The assailants poured fuel around the building and set it on fire

According to a preliminary investigation, the assailants poured fuel around the building and set it on fire.

"This is an incomprehensible barbarity," said José Andrés Luchsinger, one of the children of the victims.

The Piñera government said that the two suspects so far in custody will be charged under a controversial provision in the 1984 Terrorism Act enacted during the Pinochet dictatorship, which sets high sentences for some homicides, kidnappings, arsons and bombings. "We will find them and we will not stop until we do," said Chadwick, the interior minister. Since that day, there have been five new attacks in the area.

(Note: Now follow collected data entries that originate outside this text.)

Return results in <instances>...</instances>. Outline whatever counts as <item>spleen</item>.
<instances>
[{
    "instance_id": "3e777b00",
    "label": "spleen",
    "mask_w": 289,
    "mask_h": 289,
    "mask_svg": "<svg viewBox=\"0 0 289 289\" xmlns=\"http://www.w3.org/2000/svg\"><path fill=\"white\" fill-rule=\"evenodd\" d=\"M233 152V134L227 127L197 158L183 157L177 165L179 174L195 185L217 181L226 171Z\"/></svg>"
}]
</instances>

But enforcing the Terrorism Act has ignited a fierce debate between Piñera's conservative government and the opposition, which also condemned the killings and itself used the law to prosecute cases of violence in Araucanía during President Michelle Bachelet's past administration. Nevertheless, the opposition leftist coalition considers it excessive to invoke it on this occasion.

"The government should be prudent and not fall into a frenzy of repression," said Socialist leader Osvaldo Andrade. The director of the National Human Rights Institute, Lorena Fries, argued that resorting to the Terrorism Act violates due process. "This is a time for political dialogue, not war." she said.

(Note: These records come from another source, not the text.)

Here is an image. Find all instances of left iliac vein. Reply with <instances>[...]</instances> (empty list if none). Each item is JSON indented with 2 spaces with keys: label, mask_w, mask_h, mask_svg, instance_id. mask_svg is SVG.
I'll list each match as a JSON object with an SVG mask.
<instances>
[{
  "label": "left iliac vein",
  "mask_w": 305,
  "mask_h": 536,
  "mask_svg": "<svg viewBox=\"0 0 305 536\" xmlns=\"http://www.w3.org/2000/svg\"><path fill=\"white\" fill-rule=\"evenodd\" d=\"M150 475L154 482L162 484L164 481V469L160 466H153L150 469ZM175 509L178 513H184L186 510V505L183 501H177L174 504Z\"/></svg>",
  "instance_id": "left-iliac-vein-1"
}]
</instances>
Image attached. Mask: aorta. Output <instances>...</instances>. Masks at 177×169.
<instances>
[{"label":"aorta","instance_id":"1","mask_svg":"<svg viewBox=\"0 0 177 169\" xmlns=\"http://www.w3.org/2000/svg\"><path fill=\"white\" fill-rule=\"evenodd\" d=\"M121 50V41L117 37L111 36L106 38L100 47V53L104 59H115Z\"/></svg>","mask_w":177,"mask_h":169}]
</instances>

The Vilcún killings, however, have brought the political parties together, despite their differences, to seek a long-lasting solution to the Araucanía conflict, which no government has been able to resolve for the past 20 years.

The Indians want ancestral lands, water rights, autonomy and the protection of sacred sites

The double murder at the Lumahue ranch house coincided with the fifth anniversary of the death of Mapuche activist Matías Catrileo. Police found pamphlets at the old hacienda alluding to that incident.

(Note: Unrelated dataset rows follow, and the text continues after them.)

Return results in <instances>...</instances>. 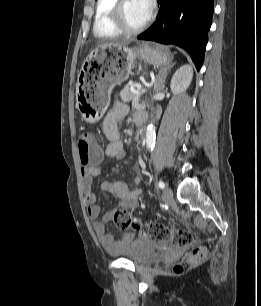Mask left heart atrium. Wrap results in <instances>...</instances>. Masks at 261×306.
Instances as JSON below:
<instances>
[{
  "instance_id": "left-heart-atrium-1",
  "label": "left heart atrium",
  "mask_w": 261,
  "mask_h": 306,
  "mask_svg": "<svg viewBox=\"0 0 261 306\" xmlns=\"http://www.w3.org/2000/svg\"><path fill=\"white\" fill-rule=\"evenodd\" d=\"M136 1L139 3L142 10L148 17L154 8V0H136Z\"/></svg>"
}]
</instances>
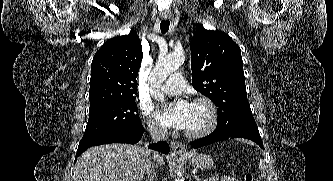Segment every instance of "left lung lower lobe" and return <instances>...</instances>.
<instances>
[{"mask_svg":"<svg viewBox=\"0 0 333 181\" xmlns=\"http://www.w3.org/2000/svg\"><path fill=\"white\" fill-rule=\"evenodd\" d=\"M235 127H236V123L234 120H231L229 118L218 119V124H217L216 129L210 135H208L202 139L191 142V146L193 148H200L202 146H205V145L217 142V141H222V140H226L229 138L243 137V138L254 141L262 149H264L261 137H255V136H251V135L235 133L234 132Z\"/></svg>","mask_w":333,"mask_h":181,"instance_id":"1","label":"left lung lower lobe"}]
</instances>
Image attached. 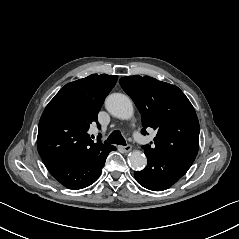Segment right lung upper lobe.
Segmentation results:
<instances>
[{"instance_id": "1", "label": "right lung upper lobe", "mask_w": 239, "mask_h": 239, "mask_svg": "<svg viewBox=\"0 0 239 239\" xmlns=\"http://www.w3.org/2000/svg\"><path fill=\"white\" fill-rule=\"evenodd\" d=\"M117 76L90 75L66 84L45 108L38 127L37 147L43 161L87 155L107 144L96 143L87 131L96 122Z\"/></svg>"}]
</instances>
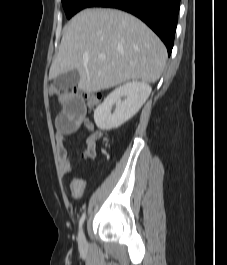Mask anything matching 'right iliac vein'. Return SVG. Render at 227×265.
Returning a JSON list of instances; mask_svg holds the SVG:
<instances>
[{
    "mask_svg": "<svg viewBox=\"0 0 227 265\" xmlns=\"http://www.w3.org/2000/svg\"><path fill=\"white\" fill-rule=\"evenodd\" d=\"M78 243H79V246H80L81 248H84L85 245H86V240H85V236H84V232H83V230H81V231L79 232Z\"/></svg>",
    "mask_w": 227,
    "mask_h": 265,
    "instance_id": "63e3f726",
    "label": "right iliac vein"
}]
</instances>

Catrileo, a 23-year-old university student, died in 2008 while participating in the occupation of the Santa Margarita plantation, which is also owned by the Luchsinger family. Justice investigators ruled that a police officer, who was helping to dislodge the protestors, shot him in the back. According to the family of the dead young man, the police committed a "racist" crime.

Ongoing conflicts

There are 42 ongoing conflicts in the 1,798 Mapuche communities across the region. The Indians claim ancestral lands, water rights, autonomy and, among other things, the protection of sacred sites. Small radical groups have stepped up their violent campaigns in the past two decades to force the current owners of land to sell their properties to the state so that they can be returned to indigenous communities. Incidents, according to a report by the Santiago daily La Tercera, have increased by 76 percent in the Araucanía region between 2009 and 2012.

Working on vague clues, investigators have arrested two suspects in the Lumahue ranch case: Celestino Cordova Tránsito, 26, and his brother José, 30. The former is a Mapuche healer, who was found limping on the night of the murder at a nearby farm. According to police, Luchsinger had shot him before being struck down. The second man, according to prosecutors, was surprised at his home wearing clothes linking him to the Vilcún murders.

Mapuche community leaders have condemned the attack. "We all have a right to remember our loved ones, especially how Matías Catrileo died, but not by committing attacks where lives are at stake. As a leader, I reject it," said Luis Melinao, spokesman for the Wente Wilcún Mapu community.